The innards of the pumpkin were floating around me, suspended in front of my face, frozen for a second in time. It was a majestic sight, beautiful, like the silent pulse of a jellyfish, the pieces of pumpkin at peace with the sea, the seeds all rotating in place.
Then the current came through, and the scene was swept away, like wipers on a windshield. My body was pushed a few feet along the bottom before I settled back down to the ocean floor, knees and toes upon the sand. I centered the pumpkin between my knees and drove the knife into it.
Every October in Hawaii, dive shops offer the chance to take part in a once-a-year tradition: Carving pumpkins underwater.
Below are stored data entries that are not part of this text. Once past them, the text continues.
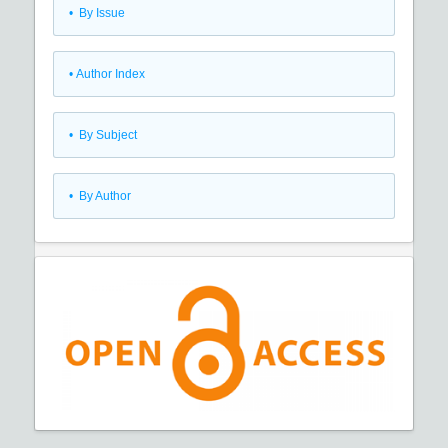
•
By Issue
•
Author Index
•
By Subject
•
By Author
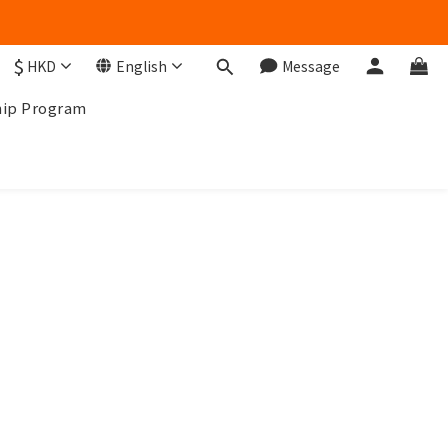
$
HKD
English
Message
ip Program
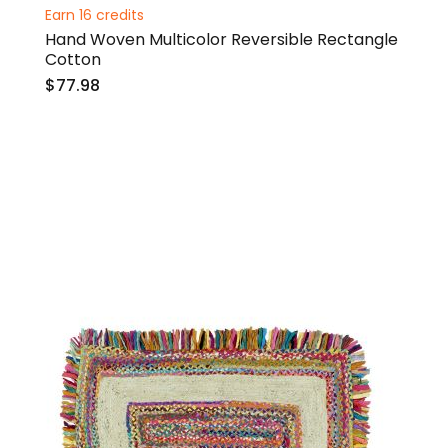
0%
Earn 16 credits
Hand Woven Multicolor Reversible Rectangle
Cotton
$77.98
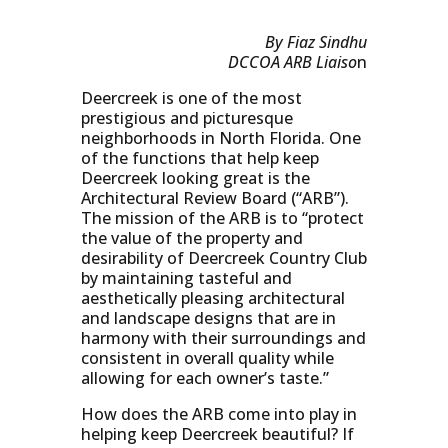
By Fiaz Sindhu
DCCOA ARB Liaiso
n
Deercreek is one of the most
prestigious and picturesque
neighborhoods in North Florida. One
of the functions that help keep
Deercreek looking great is the
Architectural Review Board (“ARB”).
The mission of the ARB is to “protect
the value of the property and
desirability of Deercreek Country Club
by maintaining tasteful and
aesthetically pleasing architectural
and landscape designs that are in
harmony with their surroundings and
consistent in overall quality while
allowing for each owner’s taste.”
How does the ARB come into play in
helping keep Deercreek beautiful? If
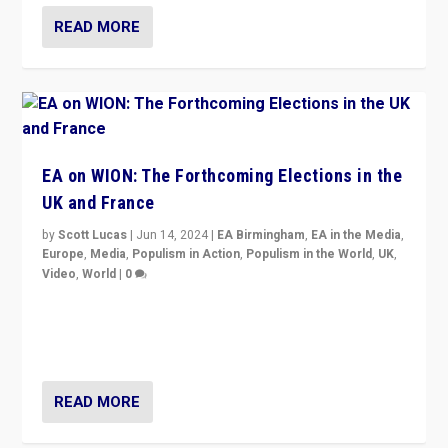
READ MORE
EA on WION: The Forthcoming Elections in the
UK and France
by
Scott Lucas
|
Jun 14, 2024
|
EA Birmingham
,
EA in the Media
,
Europe
,
Media
,
Populism in Action
,
Populism in the World
,
UK
,
Video
,
World
|
0
Elections in UK and France: Governments in trouble,
but big differences in challengers – far right in France,
center in UK – and in Britain’s Brexit burden.
READ MORE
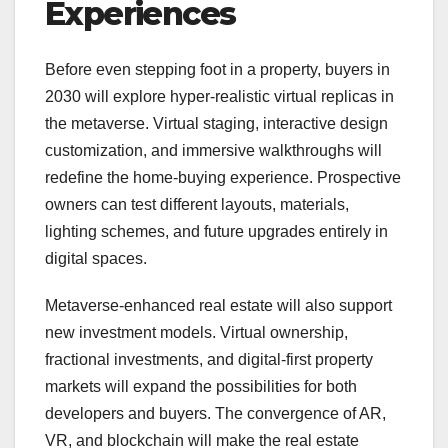
Experiences
Before even stepping foot in a property, buyers in
2030 will explore hyper-realistic virtual replicas in
the metaverse. Virtual staging, interactive design
customization, and immersive walkthroughs will
redefine the home-buying experience. Prospective
owners can test different layouts, materials,
lighting schemes, and future upgrades entirely in
digital spaces.
Metaverse-enhanced real estate will also support
new investment models. Virtual ownership,
fractional investments, and digital-first property
markets will expand the possibilities for both
developers and buyers. The convergence of AR,
VR, and blockchain will make the real estate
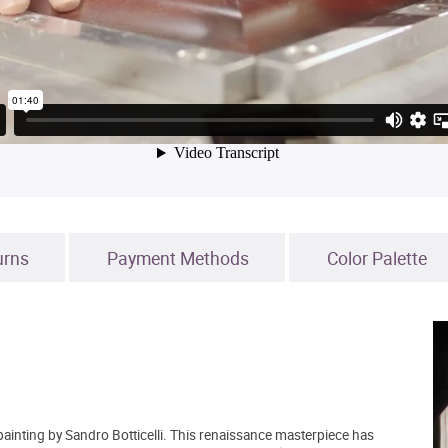
urns
Payment Methods
Color Palette
ainting by Sandro Botticelli. This renaissance masterpiece has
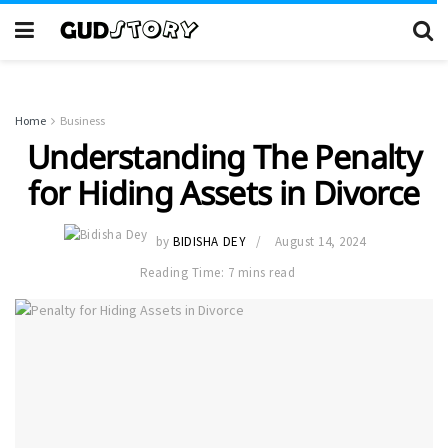
Home
Business
Understanding The Penalty
for Hiding Assets in Divorce
by
BIDISHA DEY
August 14, 2024
Reading Time: 7 mins read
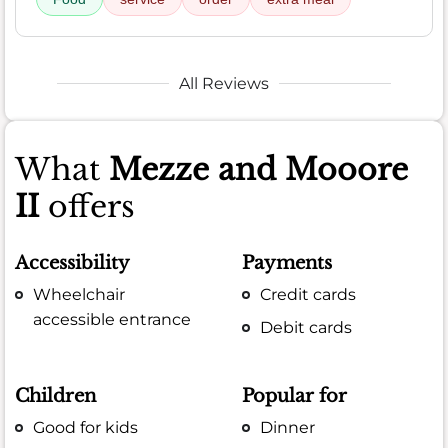
All Reviews
What
Mezze and Mooore
II
offers
Accessibility
Payments
Wheelchair
Credit cards
accessible entrance
Debit cards
Children
Popular for
Good for kids
Dinner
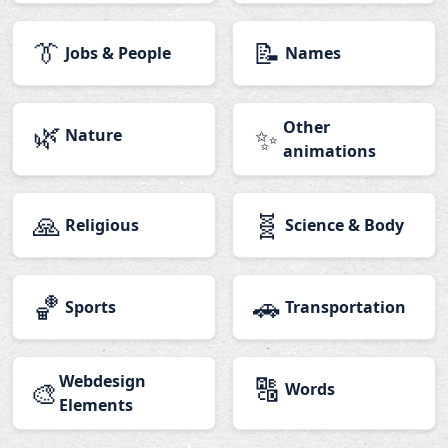
👔
📝
Jobs & People
Names
🌿
Other
✨
Nature
animations
🙏
🧬
Religious
Science & Body
🏀
🚗
Sports
Transportation
Webdesign
🔠
🎨
Words
Elements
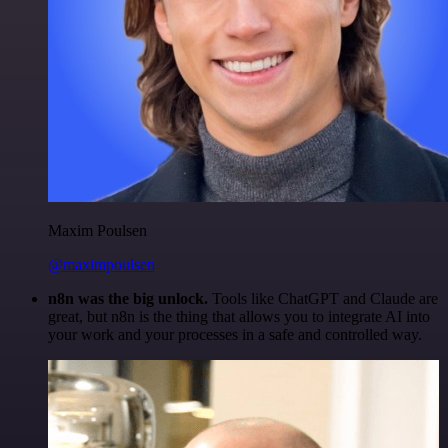
Maxim Poulsen
@maximpoulsen
n8n was the big unlock.
Tools like ChatGPT and Claude are
great, but n8n is the thing that allows you to integrate AI into
your work and your processes in a safe and controlled way.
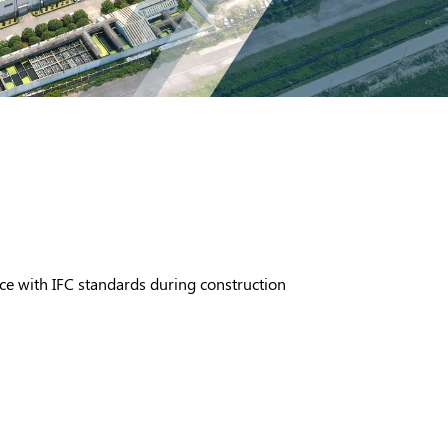
ce with IFC standards during construction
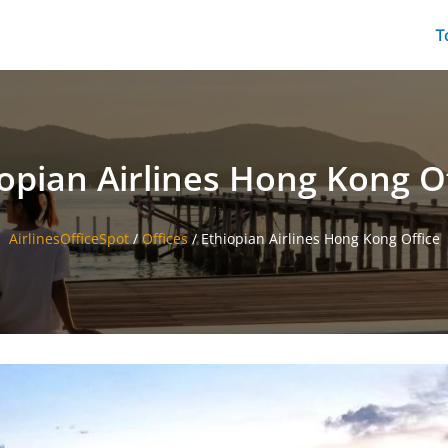
T
opian Airlines Hong Kong O
AirlinesOfficeSpot
/
Offices
/
Ethiopian Airlines Hong Kong Office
I had seen it advertised before, along with other Halloween dive events, like a night dive to a “haunted” shipwreck. The idea of underwater pumpkin carving was always amusing to me, one of those things I just had to try. I had a lot of questions, starting with the most basic. Um, don’t pumpkins float?
Why yes, yes they do. When I first got in the water, the pumpkin was still whole, and it was like trying to bring a basketball underwater. The guides smiled and threw jabs at me. Bobbing at the surface, I wrangled my knife and cut a “lid” in the top, around the stem. I spun in place at the surface of the water as I cut the circle, eventually pulling the stem like the top of a cookie jar, allowing water to rush into the cavity. Now water logged, I put the pumpkin under my armpit, let the air out of my vest, and slowly descended below the surface.
I found out very soon that even when they are hollow, pumpkins still want to float. I reached the ocean floor, about forty feet down, and pulled out more of the inner flesh. But the second I let go of the pumpkin, it tried to take off toward the surface. I had to toss a two-pound dive weight inside to get it to stay put. Between the weight and the squeeze of my knees, I was able to stabilize the pumpkin and began cutting into it, breathing slowly, the bubbles oozing from my mouth.